No dobra, spyta ktoś, a co należałoby robić na to ich machanie flagami? Nic? Jeśli, mimo że na powierzchni mamy tylko zwykłą kibolską agresję społeczną, to kawałeczek dalej stoi Putin i realna zbrojna siła Ukraińców, no to po pierwsze, moim zdaniem Putin jest jednak groźniejszy, bo ma więcej agentury i bardziej się z nim Zachód liczy, choćby to, więc bez sensu i ważnego powodu szukać teraz z Ukraińcami zwady nie należy.

Po drugie - jesteśmy w stanie odpowiedzieć na ew. agresję aspołeczną, czyli prawdziwą, nieudawaną, nie rytualną, nie potrząsanie szabelką, podkręcanie wąsa, tylko nowe wydłubywanie oczu, topienie w gnojówce, rżnięcie piłą, albo "choćby" strzelanie, czy nawet "tylko" zrywanie polskich napisów? Tak czy nie?
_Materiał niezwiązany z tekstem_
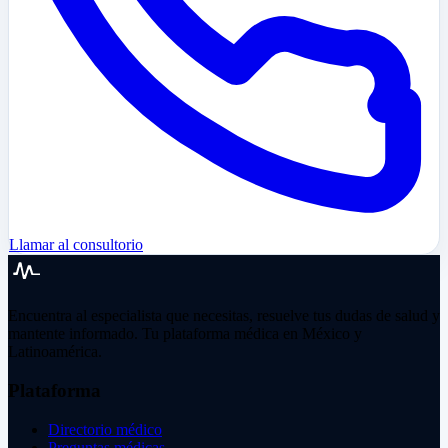
Llamar al consultorio
Encuentra al especialista que necesitas, resuelve tus dudas de salud y
mantente informado. Tu plataforma médica en México y
Latinoamérica.
Plataforma
Directorio médico
Preguntas médicas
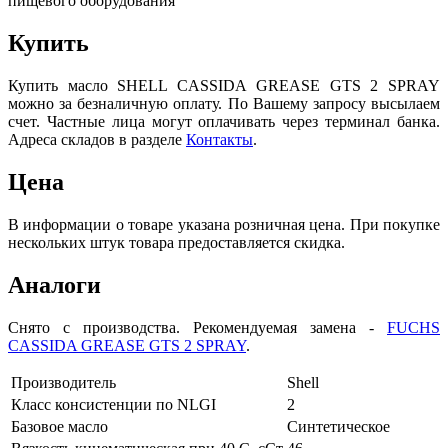
пищевого оборудования
Купить
Купить масло SHELL CASSIDA GREASE GTS 2 SPRAY
можно за безналичную оплату. По Вашему запросу высылаем
счет. Частные лица могут оплачивать через терминал банка.
Адреса складов в разделе
Контакты
.
Цена
В информации о товаре указана розничная цена. При покупке
нескольких штук товара предоставляется скидка.
Аналоги
Снято с производства. Рекомендуемая замена -
FUCHS
CASSIDA GREASE GTS 2 SPRAY
.
Производитель
Shell
Класс консистенции по NLGI
2
Базовое масло
Синтетическое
Jeśli tak, to należy "stać z bronią przy nodze" i ew. dodatkowo pokazać tym ichnim kibolom, oraz ew. banderowcom, że ew. agresja źle się dla nich skończy. (Czyli jednak coś "pokazać"? A tak, w tym przypadku to jest OK!) A jeśli NIE jesteśmy na to przygotowani i źle się ona dla nich NIE skończy, no to należy bardzo szybko się postarać, by to się zmieniło. Infantylne przekrzykiwanie się z facetami, którzy może też są infantylni, ale za nimi stoją ludzie naprawdę dla nas groźni, a jeszcze kawałek dalej (nie licząc agentury, która jest bliżej) Putin, to moim zdaniem skrajna głupota.
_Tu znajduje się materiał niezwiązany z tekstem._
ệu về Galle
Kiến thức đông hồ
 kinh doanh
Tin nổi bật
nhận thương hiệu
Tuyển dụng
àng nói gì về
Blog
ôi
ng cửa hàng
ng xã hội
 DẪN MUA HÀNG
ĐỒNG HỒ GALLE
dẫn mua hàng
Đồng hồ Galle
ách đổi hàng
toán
A w ogóle to mniej pyskowania, stroszenia piórek, odgrażania się bez żadnego przełożenia na rzeczywistość - w tym wymyślania Putinom tego świata od "karłów". Bo nic sensownego nam z tego nie przyjdzie, a takie wymyślania to całkiem nie jest to samo co czarne mundury i obrażanie wroga przed szturmem na mury, tylko właśnie żałosne próby sprowadzania realnego i niebezpiecznego jak skurwysyn konfliktu do rangi byle pyskówki czy innej przepychanki.

triarius

P.S. A teraz wychodzimy pojedynczo i uważać na ogony!